====== DATA LISTING ======

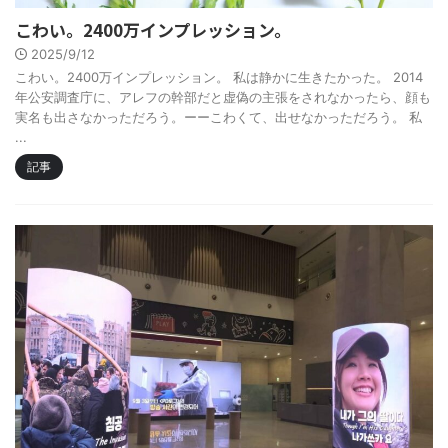
こわい。2400万インプレッション。
2025/9/12
こわい。2400万インプレッション。 私は静かに生きたかった。 2014
年公安調査庁に、アレフの幹部だと虚偽の主張をされなかったら、顔も
実名も出さなかっただろう。ーーこわくて、出せなかっただろう。 私
...
記事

======

• PROBLEM: Transcribe each entry precisely as given, leaving the pictures out.

• ANSWER FOR THE TASK:
こわい。2400万インプレッション。
2025/9/12
こわい。2400万インプレッション。 私は静かに生きたかった。 2014
年公安調査庁に、アレフの幹部だと虚偽の主張をされなかったら、顔も
実名も出さなかっただろう。ーーこわくて、出せなかっただろう。 私
...
記事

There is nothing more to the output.